He leads by example. Bains trains in Israeli martial arts, and he and Amanda have also recently taken up yoga – things that put him out of his comfort zone. “I like the contrast of having a trainer and doing something I’ve no skill at. It means I’m also a blank canvas. If I believe I can still be taught something it helps when I tell other people things. We’ve created a family that believes in a vision and a culture. A culture to say ‘I want to work here for a period of time that will enhance my career’.”
This point on enhancing people's careers is significant; RSB is a breeding ground for talent, evidenced by sous chef Laurence Henry recently being crowned winner of MasterChef: The Professionals 2018. But unlike some chefs who choose to expand to hold onto the talent they have nurtured, Bains has no plans for a second restaurant, despite receiving “shit loads” of offers over the years. He understands that chefs come to learn from him and then leave.
“I’m not interested in opening other restaurants and keeping chefs with me. It’s an old school mentality. We are a stable that creates chefs – we teach them how to cook, how to think and how to create and, ultimately, they go off on their own way and use the philosophy we’ve taught them. I’m not collecting chefs. I want them to go and use the things they’ve learnt here and pass that forward. But you know an RSB chef when you meet one.”
This includes loyal staff such as right-hand man John Freeman, who has been at the restaurant for 17 years. “John is part of the DNA. He gave me the strength I needed early on in my career to do other things and we now support each other, side by side. I’d miss him sorely but I can survive. I’m not going to keep someone who doesn’t want to be here.”
"I'm 47 years old, I can
do what the fuck I want.
But I want to be here"
RSB’s operational set-up reflects this policy. A decade ago, Bains made the decision to overstaff in the kitchen by two chefs (it employs 13 but could work with 11) to not only ease the workload on the brigade but ensure the food doesn’t suffer if people leave. “The food is the most important thing, not me or my staff. Of course, my staff are important, but the food comes first.”
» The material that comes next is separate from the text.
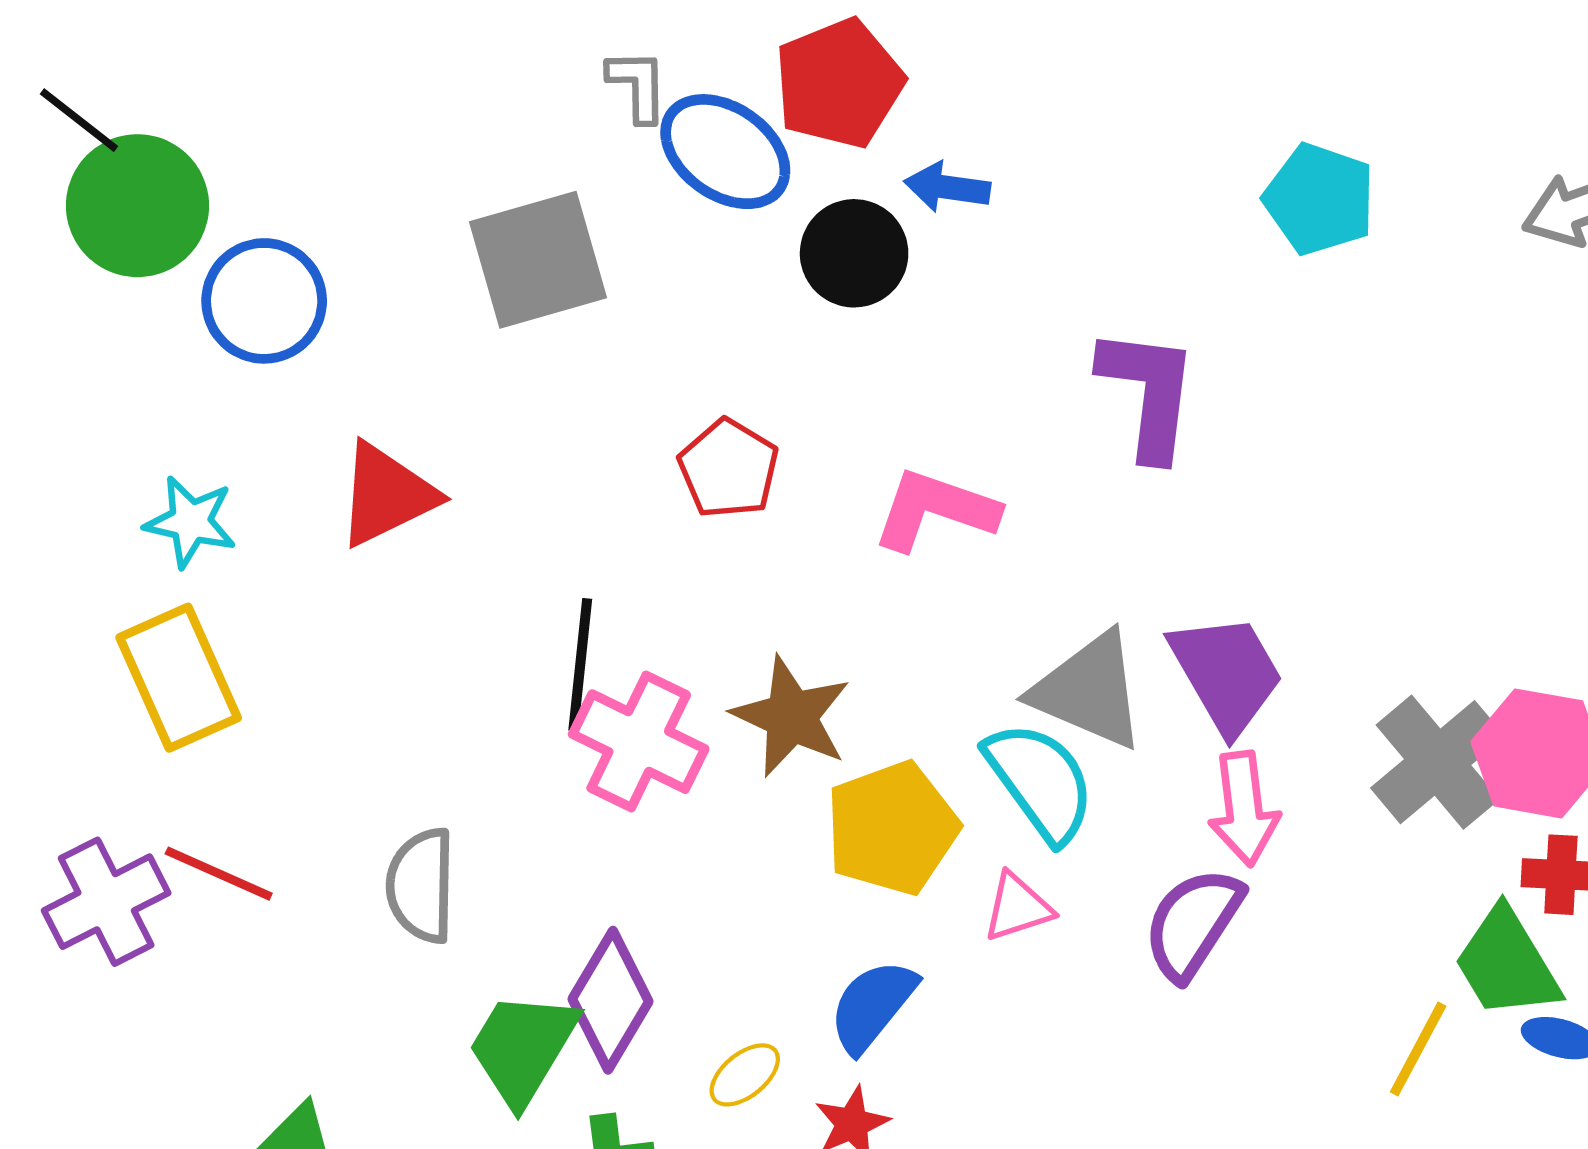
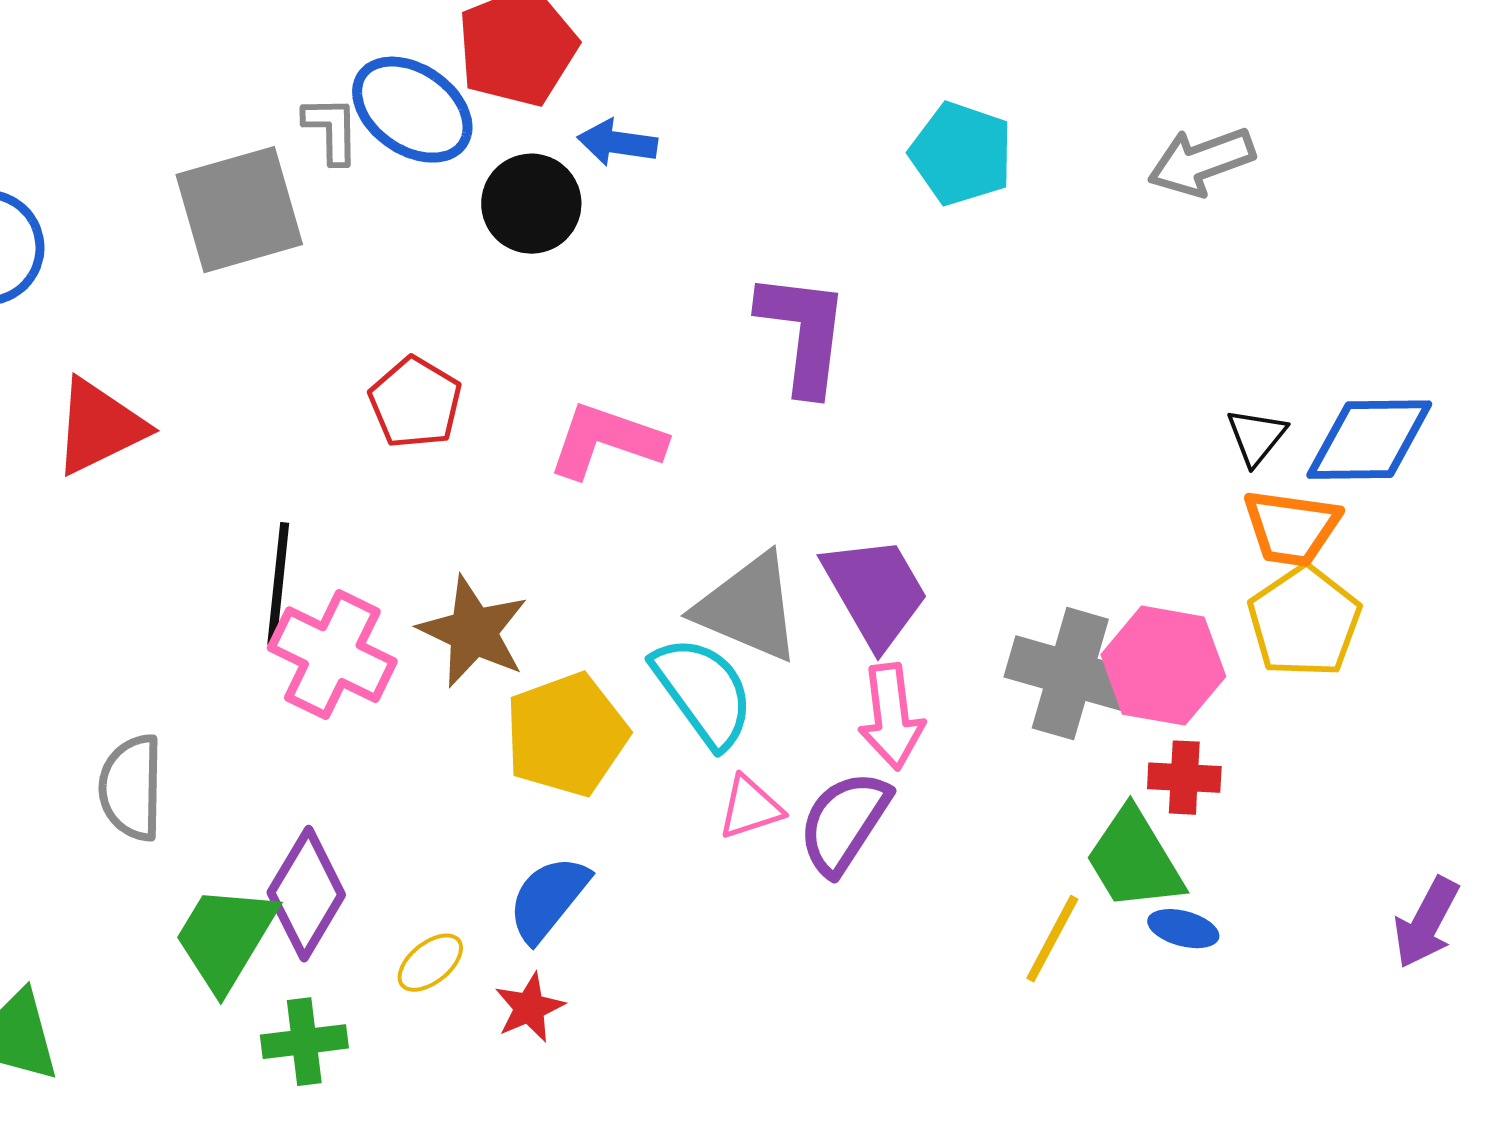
gray L-shape: (638, 86) -> (331, 130), moved
gray cross: (1438, 762) -> (1070, 674), turned -34
pink triangle: (1018, 907) -> (750, 808), moved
Chefs that have passed through Bains’ kitchen include Keating; Ynyshir’s Gareth Ward; Ben Greeno; and Alex Bond, whose restaurant Alchemilla is also based in Nottingham. In an interview with Restaurant last year, Bond revealed his old mentor hadn’t been in to try it.
“The reason I haven’t been there is that it’s too similar to us,” Bains reasons. “I don’t want to eat our food in another restaurant. If [Alex] was doing something completely different, I’d be there every other week.”
This begs the question: how easy it is for chefs to throw off a style of cooking like that at RSB, once they have been indoctrinated into it? RSB might be a breeding ground for talent, but how do people that pass through find their own niche?
It’s one Bains struggles to answer at the time. Instead, he sleeps on it and comes back with a more considered response the following day. “They are going to struggle to get that identity,” he admits. “There’s such a force that we put over them and a very single-minded view, so when we get chefs who are quite impressionable it’s difficult for them to shake that off and get their own identity because they are not strong enough in their own character yet.
“You’re not going to taste the true food of some of the guys who have left us until they are in their 40s, that’s just the way nature is. It’s very hard for a chef to find their own identify if they have worked somewhere quite influential. But one of my teachings is to think for yourself.”
There is little doubt that RSB is a hugely influential restaurant. Like other great autodidact chefs, Bains’ lack of formal culinary teaching has enabled him to approach his cooking from a fresh angle. He says that when he gets chefs in for a trial and asks them to create a dish, they automatically prepare it as at the last place they worked.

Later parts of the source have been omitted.